Data loss via Pod Restart: If the system is using in-memory storage, a pod restart (due to node pressure, updates, or crashes) will immediately wipe all existing traces.
Retention Policies: Jaeger's built-in retention policies might have already purged the traces before they were queried.

The Jaeger UI provides the necessary tools to inspect the data once it has arrived. By selecting a service from the dropdown menu (such as server, drain, or scheduler) and clicking Find Traces, users can view recent traces. Clicking any specific trace reveals a detailed span timeline, showing the exact duration of each operation and any associated metadata, which is essential for identifying bottlenecks in a microservices architecture.

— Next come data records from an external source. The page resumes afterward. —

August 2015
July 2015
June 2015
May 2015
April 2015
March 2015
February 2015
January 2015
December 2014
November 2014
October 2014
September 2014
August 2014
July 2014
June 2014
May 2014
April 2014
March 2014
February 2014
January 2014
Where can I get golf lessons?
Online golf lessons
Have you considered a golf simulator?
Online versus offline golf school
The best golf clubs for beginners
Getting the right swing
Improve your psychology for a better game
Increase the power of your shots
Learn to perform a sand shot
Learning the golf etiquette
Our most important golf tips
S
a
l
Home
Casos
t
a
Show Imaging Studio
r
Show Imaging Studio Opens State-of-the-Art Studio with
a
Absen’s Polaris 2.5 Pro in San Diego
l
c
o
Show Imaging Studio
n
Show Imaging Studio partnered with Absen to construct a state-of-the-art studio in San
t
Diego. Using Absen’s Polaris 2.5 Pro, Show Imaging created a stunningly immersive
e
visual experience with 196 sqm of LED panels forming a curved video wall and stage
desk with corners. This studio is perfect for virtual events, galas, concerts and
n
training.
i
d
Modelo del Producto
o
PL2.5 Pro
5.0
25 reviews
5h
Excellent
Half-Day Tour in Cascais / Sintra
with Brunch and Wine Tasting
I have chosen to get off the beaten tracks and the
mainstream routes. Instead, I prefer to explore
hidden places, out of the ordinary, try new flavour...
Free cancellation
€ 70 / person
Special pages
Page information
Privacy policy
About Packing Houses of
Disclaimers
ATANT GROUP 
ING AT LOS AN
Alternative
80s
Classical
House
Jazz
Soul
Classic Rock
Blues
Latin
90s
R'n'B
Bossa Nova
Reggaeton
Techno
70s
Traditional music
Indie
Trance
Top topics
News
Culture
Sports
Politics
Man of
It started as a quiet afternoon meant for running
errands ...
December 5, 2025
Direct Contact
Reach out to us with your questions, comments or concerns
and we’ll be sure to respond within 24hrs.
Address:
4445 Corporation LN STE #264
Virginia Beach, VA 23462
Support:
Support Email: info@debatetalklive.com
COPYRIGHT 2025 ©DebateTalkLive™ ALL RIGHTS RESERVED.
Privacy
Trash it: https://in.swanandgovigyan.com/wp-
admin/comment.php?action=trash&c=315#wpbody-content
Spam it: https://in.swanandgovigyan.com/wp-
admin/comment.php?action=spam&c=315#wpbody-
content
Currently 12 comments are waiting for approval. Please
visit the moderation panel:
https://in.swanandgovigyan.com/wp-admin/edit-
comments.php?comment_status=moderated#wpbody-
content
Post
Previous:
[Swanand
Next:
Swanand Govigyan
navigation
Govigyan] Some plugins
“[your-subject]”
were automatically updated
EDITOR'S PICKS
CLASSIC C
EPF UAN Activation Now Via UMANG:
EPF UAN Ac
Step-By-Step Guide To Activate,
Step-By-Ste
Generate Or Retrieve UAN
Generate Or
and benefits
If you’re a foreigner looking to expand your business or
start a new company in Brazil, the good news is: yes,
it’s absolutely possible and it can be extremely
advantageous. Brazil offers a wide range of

Analysis of Observability Implementations

The implementation of Jaeger and OpenTelemetry in a Kubernetes-native environment represents the pinnacle of modern site reliability engineering. By moving from Jaeger v1's external collector model to the v2 integrated model, the industry has embraced a more cohesive approach to telemetry. This integration reduces the cognitive load on DevOps engineers and simplifies the deployment of complex observability stacks. However, the complexity of managing persistent storage (Cassandra/Elasticsearch) alongside the Jaeger Operator requires a deep understanding of Kubernetes service networking and resource lifecycle management. As distributed systems continue to scale, the ability to seamlessly transition from lightweight in-memory testing to robust, persistent production observability via the OpenTelemetry Collector framework will remain a cornerstone of scalable infrastructure design.